Before my own child ever got to high school, other parents shared with me that their teens were upset about the lack of a multiracial category on the PSAT, SAT and ACT tests. We contacted the ACT management and they added a category called “multiracial” with no problem; they did the right thing for multiracial kids. The College Board, which administers the PSAT and SAT flatly refused. No discussion. Meanwhile, nine states enabled children to classify themselves as multiracial. Most school districts in Florida have the option. Therefore, my children were born in a state with a multiracial classification (Michigan), spent most of their childhood in a state with a multiracial classification (Georgia), and then moved to Florida where they are multiracial on their school records and state tests. But not on tests given by the College Board.
The College Board told me they are going to do what OMB told them to do, which is to allow children to check more than one racial category. They will not label the question as “optional.” They have until the year 2003, just like government agencies. They would not tell me how they are going to tabulate the responses for the children who check more than one box. Our children could be retrofitted back into one category for reporting purposes based on various configurations that the federal government has come up with thus far. Most likely they will be collapsed back in to the five main categories based on someone’s idea of what one race a biracial person should be. They miss the point completely. A separate multiracial category would improve the accuracy of their data.
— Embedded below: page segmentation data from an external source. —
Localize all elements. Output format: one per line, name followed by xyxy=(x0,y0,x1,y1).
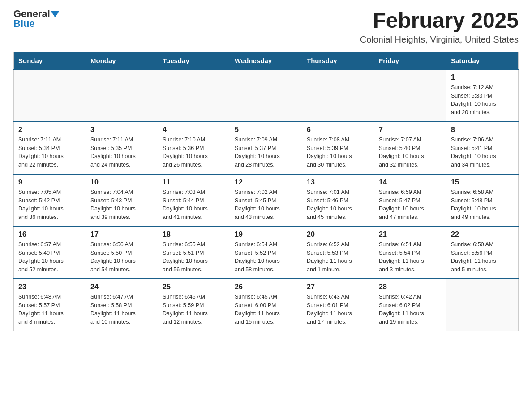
day-number: 11 xyxy=(163,178,225,186)
month-title: February 2025 xyxy=(360,9,519,33)
day-number: 23 xyxy=(18,283,81,291)
calendar-header: SundayMondayTuesdayWednesdayThursdayFrid… xyxy=(14,52,519,69)
calendar-cell: 12Sunrise: 7:02 AMSunset: 5:45 PMDayligh… xyxy=(230,174,302,227)
day-info: Sunrise: 7:05 AMSunset: 5:42 PMDaylight:… xyxy=(18,188,81,222)
day-number: 1 xyxy=(451,73,514,81)
day-info: Sunrise: 6:45 AMSunset: 6:00 PMDaylight:… xyxy=(235,293,297,326)
logo-top: General xyxy=(13,9,59,19)
weekday-header-saturday: Saturday xyxy=(446,52,519,69)
page-header: General Blue February 2025 Colonial Heig… xyxy=(13,9,519,45)
day-info: Sunrise: 7:01 AMSunset: 5:46 PMDaylight:… xyxy=(307,188,369,222)
day-info: Sunrise: 7:06 AMSunset: 5:41 PMDaylight:… xyxy=(451,136,514,169)
logo: General Blue xyxy=(13,9,59,29)
day-number: 28 xyxy=(379,283,442,291)
day-number: 9 xyxy=(18,178,81,186)
calendar-week-2: 2Sunrise: 7:11 AMSunset: 5:34 PMDaylight… xyxy=(14,122,519,174)
calendar-cell xyxy=(302,69,374,122)
day-info: Sunrise: 6:46 AMSunset: 5:59 PMDaylight:… xyxy=(163,293,225,326)
day-info: Sunrise: 6:55 AMSunset: 5:51 PMDaylight:… xyxy=(163,240,225,274)
day-number: 15 xyxy=(451,178,514,186)
calendar-cell: 28Sunrise: 6:42 AMSunset: 6:02 PMDayligh… xyxy=(374,279,446,331)
day-info: Sunrise: 6:48 AMSunset: 5:57 PMDaylight:… xyxy=(18,293,81,326)
day-info: Sunrise: 7:04 AMSunset: 5:43 PMDaylight:… xyxy=(90,188,153,222)
day-number: 21 xyxy=(379,231,442,239)
day-info: Sunrise: 6:43 AMSunset: 6:01 PMDaylight:… xyxy=(307,293,369,326)
day-number: 14 xyxy=(379,178,442,186)
day-number: 16 xyxy=(18,231,81,239)
weekday-header-monday: Monday xyxy=(86,52,158,69)
day-info: Sunrise: 7:02 AMSunset: 5:45 PMDaylight:… xyxy=(235,188,297,222)
calendar-cell: 16Sunrise: 6:57 AMSunset: 5:49 PMDayligh… xyxy=(14,227,86,279)
calendar-cell: 3Sunrise: 7:11 AMSunset: 5:35 PMDaylight… xyxy=(86,122,158,174)
day-info: Sunrise: 7:03 AMSunset: 5:44 PMDaylight:… xyxy=(163,188,225,222)
day-number: 7 xyxy=(379,126,442,134)
weekday-header-wednesday: Wednesday xyxy=(230,52,302,69)
day-number: 13 xyxy=(307,178,369,186)
day-number: 20 xyxy=(307,231,369,239)
day-number: 2 xyxy=(18,126,81,134)
calendar-cell: 24Sunrise: 6:47 AMSunset: 5:58 PMDayligh… xyxy=(86,279,158,331)
logo-triangle-icon xyxy=(51,11,59,17)
weekday-header-friday: Friday xyxy=(374,52,446,69)
calendar-cell: 10Sunrise: 7:04 AMSunset: 5:43 PMDayligh… xyxy=(86,174,158,227)
calendar-table: SundayMondayTuesdayWednesdayThursdayFrid… xyxy=(13,52,519,331)
day-info: Sunrise: 6:58 AMSunset: 5:48 PMDaylight:… xyxy=(451,188,514,222)
day-number: 26 xyxy=(235,283,297,291)
day-number: 6 xyxy=(307,126,369,134)
calendar-cell: 4Sunrise: 7:10 AMSunset: 5:36 PMDaylight… xyxy=(158,122,230,174)
calendar-cell xyxy=(158,69,230,122)
day-number: 24 xyxy=(90,283,153,291)
calendar-cell: 18Sunrise: 6:55 AMSunset: 5:51 PMDayligh… xyxy=(158,227,230,279)
day-info: Sunrise: 6:47 AMSunset: 5:58 PMDaylight:… xyxy=(90,293,153,326)
day-number: 19 xyxy=(235,231,297,239)
calendar-cell xyxy=(86,69,158,122)
day-number: 22 xyxy=(451,231,514,239)
day-number: 4 xyxy=(163,126,225,134)
calendar-cell: 5Sunrise: 7:09 AMSunset: 5:37 PMDaylight… xyxy=(230,122,302,174)
calendar-cell: 26Sunrise: 6:45 AMSunset: 6:00 PMDayligh… xyxy=(230,279,302,331)
calendar-cell: 22Sunrise: 6:50 AMSunset: 5:56 PMDayligh… xyxy=(446,227,519,279)
day-info: Sunrise: 7:09 AMSunset: 5:37 PMDaylight:… xyxy=(235,136,297,169)
calendar-week-5: 23Sunrise: 6:48 AMSunset: 5:57 PMDayligh… xyxy=(14,279,519,331)
calendar-cell: 15Sunrise: 6:58 AMSunset: 5:48 PMDayligh… xyxy=(446,174,519,227)
calendar-cell: 14Sunrise: 6:59 AMSunset: 5:47 PMDayligh… xyxy=(374,174,446,227)
calendar-cell: 9Sunrise: 7:05 AMSunset: 5:42 PMDaylight… xyxy=(14,174,86,227)
calendar-cell: 20Sunrise: 6:52 AMSunset: 5:53 PMDayligh… xyxy=(302,227,374,279)
calendar-cell: 27Sunrise: 6:43 AMSunset: 6:01 PMDayligh… xyxy=(302,279,374,331)
day-info: Sunrise: 7:12 AMSunset: 5:33 PMDaylight:… xyxy=(451,83,514,117)
weekday-header-thursday: Thursday xyxy=(302,52,374,69)
day-info: Sunrise: 6:59 AMSunset: 5:47 PMDaylight:… xyxy=(379,188,442,222)
calendar-cell xyxy=(374,69,446,122)
day-number: 18 xyxy=(163,231,225,239)
calendar-cell: 6Sunrise: 7:08 AMSunset: 5:39 PMDaylight… xyxy=(302,122,374,174)
day-number: 12 xyxy=(235,178,297,186)
calendar-body: 1Sunrise: 7:12 AMSunset: 5:33 PMDaylight… xyxy=(14,69,519,331)
calendar-cell: 2Sunrise: 7:11 AMSunset: 5:34 PMDaylight… xyxy=(14,122,86,174)
calendar-cell: 23Sunrise: 6:48 AMSunset: 5:57 PMDayligh… xyxy=(14,279,86,331)
calendar-week-1: 1Sunrise: 7:12 AMSunset: 5:33 PMDaylight… xyxy=(14,69,519,122)
day-info: Sunrise: 7:11 AMSunset: 5:35 PMDaylight:… xyxy=(90,136,153,169)
title-section: February 2025 Colonial Heights, Virginia… xyxy=(360,9,519,45)
day-number: 27 xyxy=(307,283,369,291)
calendar-cell: 7Sunrise: 7:07 AMSunset: 5:40 PMDaylight… xyxy=(374,122,446,174)
logo-bottom: Blue xyxy=(13,19,35,29)
day-info: Sunrise: 7:10 AMSunset: 5:36 PMDaylight:… xyxy=(163,136,225,169)
weekday-header-tuesday: Tuesday xyxy=(158,52,230,69)
calendar-cell xyxy=(14,69,86,122)
day-info: Sunrise: 6:51 AMSunset: 5:54 PMDaylight:… xyxy=(379,240,442,274)
location-title: Colonial Heights, Virginia, United State… xyxy=(360,34,519,45)
calendar-cell: 11Sunrise: 7:03 AMSunset: 5:44 PMDayligh… xyxy=(158,174,230,227)
calendar-week-4: 16Sunrise: 6:57 AMSunset: 5:49 PMDayligh… xyxy=(14,227,519,279)
calendar-cell: 17Sunrise: 6:56 AMSunset: 5:50 PMDayligh… xyxy=(86,227,158,279)
day-info: Sunrise: 6:57 AMSunset: 5:49 PMDaylight:… xyxy=(18,240,81,274)
day-number: 5 xyxy=(235,126,297,134)
calendar-week-3: 9Sunrise: 7:05 AMSunset: 5:42 PMDaylight… xyxy=(14,174,519,227)
day-number: 8 xyxy=(451,126,514,134)
calendar-cell xyxy=(446,279,519,331)
calendar-cell xyxy=(230,69,302,122)
day-info: Sunrise: 6:42 AMSunset: 6:02 PMDaylight:… xyxy=(379,293,442,326)
day-number: 17 xyxy=(90,231,153,239)
day-info: Sunrise: 6:54 AMSunset: 5:52 PMDaylight:… xyxy=(235,240,297,274)
logo-blue-text: Blue xyxy=(13,18,35,29)
day-info: Sunrise: 7:07 AMSunset: 5:40 PMDaylight:… xyxy=(379,136,442,169)
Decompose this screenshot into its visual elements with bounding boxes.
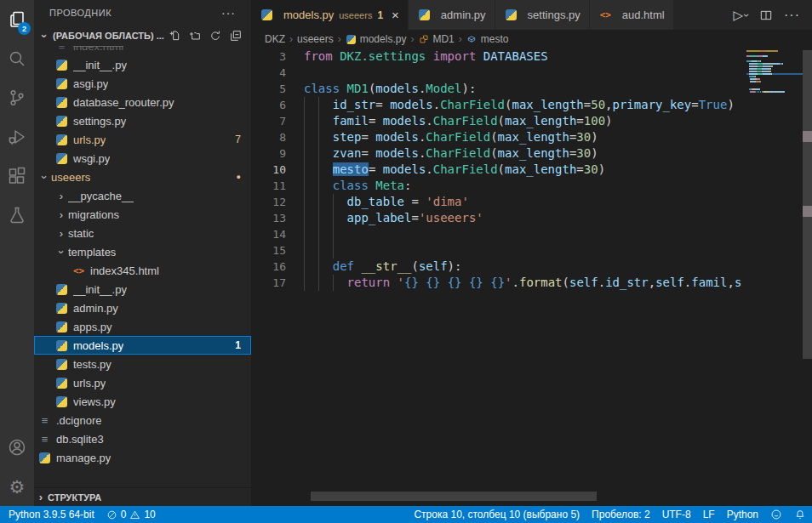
code-line-7[interactable]: 7famil= models.CharField(max_length=100) bbox=[251, 113, 746, 129]
line-number[interactable]: 17 bbox=[251, 275, 286, 291]
code-line-13[interactable]: 13app_label='useeers' bbox=[251, 210, 746, 226]
code-line-14[interactable]: 14 bbox=[251, 226, 746, 242]
tree-item-tests.py[interactable]: tests.py bbox=[34, 355, 251, 373]
problems-status[interactable]: 0 10 bbox=[100, 506, 162, 523]
tree-item-migrations[interactable]: ›migrations bbox=[34, 205, 251, 224]
tree-item-db.sqlite3[interactable]: ≡db.sqlite3 bbox=[34, 429, 251, 448]
tree-item-asgi.py[interactable]: asgi.py bbox=[34, 74, 251, 93]
code-line-3[interactable]: 3from DKZ.settings import DATABASES bbox=[251, 48, 746, 65]
tree-item-settings.py[interactable]: settings.py bbox=[34, 111, 251, 130]
tree-item-urls.py[interactable]: urls.py bbox=[34, 373, 251, 392]
activity-item-account[interactable] bbox=[0, 428, 34, 467]
tab-models.py[interactable]: models.pyuseeers1× bbox=[251, 0, 409, 30]
outline-section-header[interactable]: › СТРУКТУРА bbox=[34, 487, 251, 506]
tree-item-label: wsgi.py bbox=[73, 152, 110, 165]
code-line-16[interactable]: 16def __str__(self): bbox=[251, 259, 746, 275]
feedback-button[interactable] bbox=[764, 506, 788, 523]
indent-guide bbox=[318, 194, 319, 210]
language-mode-status[interactable]: Python bbox=[721, 506, 764, 523]
tree-item-index345.html[interactable]: <>index345.html bbox=[34, 261, 251, 280]
tree-item-__init__.py[interactable]: __init__.py bbox=[34, 280, 251, 298]
tree-item-admin.py[interactable]: admin.py bbox=[34, 298, 251, 317]
tree-item-apps.py[interactable]: apps.py bbox=[34, 317, 251, 336]
sidebar-more-actions-icon[interactable]: ··· bbox=[221, 6, 236, 20]
tree-item-.dcignore[interactable]: ≡.dcignore bbox=[34, 411, 251, 429]
activity-item-explorer[interactable]: 2 bbox=[0, 0, 34, 39]
line-number[interactable]: 5 bbox=[251, 81, 286, 97]
activity-item-testing[interactable] bbox=[0, 196, 34, 235]
minimap[interactable] bbox=[746, 50, 803, 94]
line-number[interactable]: 11 bbox=[251, 178, 286, 194]
line-number[interactable]: 16 bbox=[251, 259, 286, 275]
line-number[interactable]: 6 bbox=[251, 97, 286, 113]
line-number[interactable]: 13 bbox=[251, 210, 286, 226]
minimap-seg bbox=[772, 65, 773, 67]
tree-item-database_roouter.py[interactable]: database_roouter.py bbox=[34, 93, 251, 111]
refresh-icon[interactable] bbox=[209, 29, 222, 43]
breadcrumb-item-useeers[interactable]: useeers bbox=[297, 33, 334, 45]
line-number[interactable]: 9 bbox=[251, 145, 286, 162]
breadcrumb-item-models.py[interactable]: models.py bbox=[346, 33, 407, 45]
activity-item-source-control[interactable] bbox=[0, 78, 34, 117]
code-line-9[interactable]: 9zvan= models.CharField(max_length=30) bbox=[251, 145, 746, 162]
code-line-6[interactable]: 6id_str= models.CharField(max_length=50,… bbox=[251, 97, 746, 113]
tree-item-useeers[interactable]: ›useeers● bbox=[34, 168, 251, 186]
tree-item-views.py[interactable]: views.py bbox=[34, 392, 251, 411]
line-number[interactable]: 14 bbox=[251, 226, 286, 242]
new-file-icon[interactable] bbox=[168, 29, 181, 43]
code-token: max_length bbox=[498, 130, 569, 144]
encoding-status[interactable]: UTF-8 bbox=[656, 506, 697, 523]
tree-item-index.html[interactable]: ≡index.html bbox=[34, 46, 251, 55]
tab-settings.py[interactable]: settings.py bbox=[495, 0, 590, 30]
code-line-15[interactable]: 15 bbox=[251, 242, 746, 259]
bell-button[interactable] bbox=[788, 506, 812, 523]
code-line-4[interactable]: 4 bbox=[251, 65, 746, 81]
line-number[interactable]: 15 bbox=[251, 242, 286, 259]
tree-item-static[interactable]: ›static bbox=[34, 224, 251, 242]
indentation-status[interactable]: Пробелов: 2 bbox=[586, 506, 656, 523]
python-interpreter-status[interactable]: Python 3.9.5 64-bit bbox=[0, 506, 100, 523]
run-button[interactable]: ▷› bbox=[733, 8, 748, 23]
activity-item-run-debug[interactable] bbox=[0, 117, 34, 156]
line-number[interactable]: 3 bbox=[251, 48, 286, 65]
close-icon[interactable]: × bbox=[392, 9, 399, 21]
workspace-section-header[interactable]: › (РАБОЧАЯ ОБЛАСТЬ) ... bbox=[34, 26, 251, 46]
breadcrumb-item-DKZ[interactable]: DKZ bbox=[265, 33, 285, 45]
tree-item-__pycache__[interactable]: ›__pycache__ bbox=[34, 186, 251, 205]
activity-item-extensions[interactable] bbox=[0, 156, 34, 196]
eol-status[interactable]: LF bbox=[697, 506, 721, 523]
code-line-10[interactable]: 10mesto= models.CharField(max_length=30) bbox=[251, 162, 746, 178]
tab-admin.py[interactable]: admin.py bbox=[409, 0, 495, 30]
activity-item-settings[interactable]: ⚙ bbox=[0, 467, 34, 506]
tree-item-__init__.py[interactable]: __init__.py bbox=[34, 55, 251, 74]
split-editor-button[interactable] bbox=[759, 9, 773, 22]
line-number[interactable]: 12 bbox=[251, 194, 286, 210]
line-number[interactable]: 4 bbox=[251, 65, 286, 81]
code-token: CharField bbox=[433, 114, 498, 128]
collapse-all-icon[interactable] bbox=[229, 29, 243, 43]
tree-item-templates[interactable]: ›templates bbox=[34, 242, 251, 261]
breadcrumb-item-MD1[interactable]: MD1 bbox=[418, 33, 454, 45]
vertical-scrollbar-thumb[interactable] bbox=[803, 50, 812, 359]
tree-item-models.py[interactable]: models.py1 bbox=[34, 336, 251, 355]
line-number[interactable]: 10 bbox=[251, 162, 286, 178]
code-line-17[interactable]: 17return '{} {} {} {} {}'.format(self.id… bbox=[251, 275, 746, 291]
code-line-8[interactable]: 8step= models.CharField(max_length=30) bbox=[251, 129, 746, 145]
tree-item-wsgi.py[interactable]: wsgi.py bbox=[34, 149, 251, 168]
tab-aud.html[interactable]: <>aud.html bbox=[590, 0, 674, 30]
python-logo-icon bbox=[56, 396, 67, 407]
more-actions-button[interactable]: ··· bbox=[784, 8, 800, 23]
new-folder-icon[interactable] bbox=[188, 29, 202, 43]
activity-item-search[interactable] bbox=[0, 39, 34, 78]
line-number[interactable]: 7 bbox=[251, 113, 286, 129]
cursor-position-status[interactable]: Строка 10, столбец 10 (выбрано 5) bbox=[405, 506, 586, 523]
code-line-5[interactable]: 5class MD1(models.Model): bbox=[251, 81, 746, 97]
tree-item-manage.py[interactable]: manage.py bbox=[34, 448, 251, 467]
line-number[interactable]: 8 bbox=[251, 129, 286, 145]
code-line-11[interactable]: 11class Meta: bbox=[251, 178, 746, 194]
code-line-12[interactable]: 12db_table = 'dima' bbox=[251, 194, 746, 210]
breadcrumb-item-mesto[interactable]: mesto bbox=[466, 33, 509, 45]
horizontal-scrollbar-thumb[interactable] bbox=[311, 492, 597, 501]
tree-item-urls.py[interactable]: urls.py7 bbox=[34, 130, 251, 149]
editor-area[interactable]: 3from DKZ.settings import DATABASES45cla… bbox=[251, 48, 812, 506]
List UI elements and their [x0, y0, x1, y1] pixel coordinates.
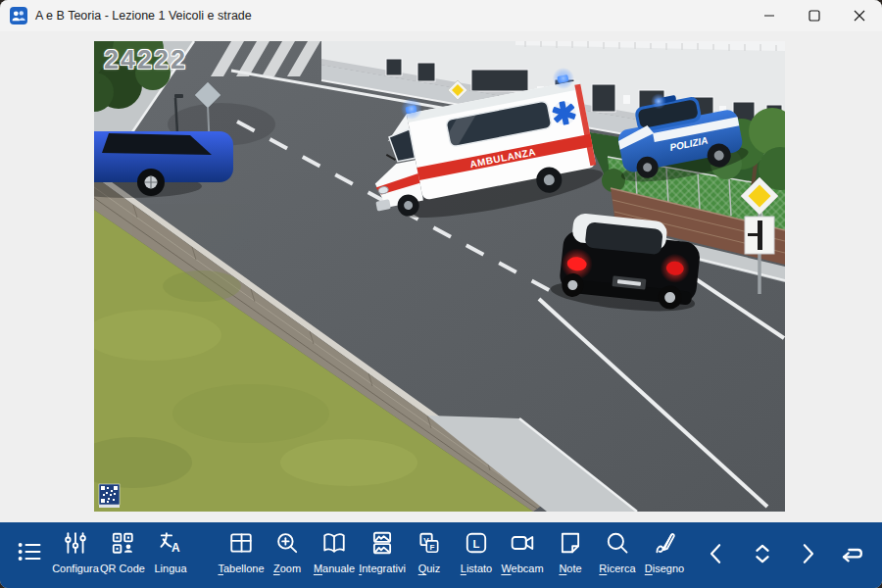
pen-icon — [637, 530, 692, 560]
toolbar-label: Webcam — [495, 563, 550, 574]
toolbar-label: QR Code — [95, 563, 150, 574]
toolbar-label: Disegno — [637, 563, 692, 574]
toolbar-button-disegno[interactable]: Disegno — [637, 528, 692, 583]
jump-button[interactable] — [745, 536, 780, 571]
svg-text:A: A — [172, 541, 180, 555]
toolbar-label: Manuale — [307, 563, 362, 574]
lesson-image[interactable]: POLIZIA AMBULANZA — [94, 41, 785, 512]
toolbar-button-qr-code[interactable]: QR Code — [95, 528, 150, 583]
title-bar: A e B Teoria - Lezione 1 Veicoli e strad… — [0, 0, 882, 32]
return-button[interactable] — [834, 536, 869, 571]
image-number: 24222 — [104, 45, 187, 75]
toolbar: Configura QR Code A Lingua Tabellone Zoo… — [0, 522, 882, 588]
prev-button[interactable] — [699, 536, 734, 571]
content-area: POLIZIA AMBULANZA — [0, 31, 882, 522]
camera-icon — [495, 530, 550, 560]
close-button[interactable] — [837, 0, 882, 31]
book-icon — [307, 530, 362, 560]
svg-text:F: F — [429, 543, 434, 552]
minimize-button[interactable] — [747, 0, 792, 31]
app-icon — [10, 7, 27, 24]
window-title: A e B Teoria - Lezione 1 Veicoli e strad… — [35, 0, 252, 31]
translate-icon: A — [143, 530, 198, 560]
next-button[interactable] — [790, 536, 825, 571]
app-window: A e B Teoria - Lezione 1 Veicoli e strad… — [0, 0, 882, 588]
qr-code-stamp — [99, 484, 120, 508]
toolbar-button-lingua[interactable]: A Lingua — [143, 528, 198, 583]
qr-code-icon — [95, 530, 150, 560]
toolbar-button-manuale[interactable]: Manuale — [307, 528, 362, 583]
toolbar-button-webcam[interactable]: Webcam — [495, 528, 550, 583]
toolbar-label: Lingua — [143, 563, 198, 574]
maximize-button[interactable] — [792, 0, 837, 31]
svg-text:L: L — [473, 538, 480, 550]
The College Board is in the business of counting race and ethnicity but they shouldn’t be in the business of determining race. It even has “The College Board’s National Task Force on Minority High Achievement,” which found that black, Hispanic and Native American students don’t perform as well academically as white and Asian students, even if the socioeconomic data are the same. That’s the basis for Governor Bush’s contract with them.
I don’t know what led Jeb Bush to choose a partnership with the College Board. How can he promote diversity without recognizing multiracial students? Does he truly want to lead us into a world where race doesn’t matter if children are taught that they must always declare their race? I only hope he truly thought through the ramifications of such an alliance. I hope so for the sake of his own children, who had to choose the race of their white father or the ethnicity of their Hispanic mother on scholastic achievement tests.
Susan Graham is the mother of two multiracial children in Tallahassee and the president of Project RACE (Reclassify All Children Equally), a national organization advocating for the rights of multiracial and multiethnic children.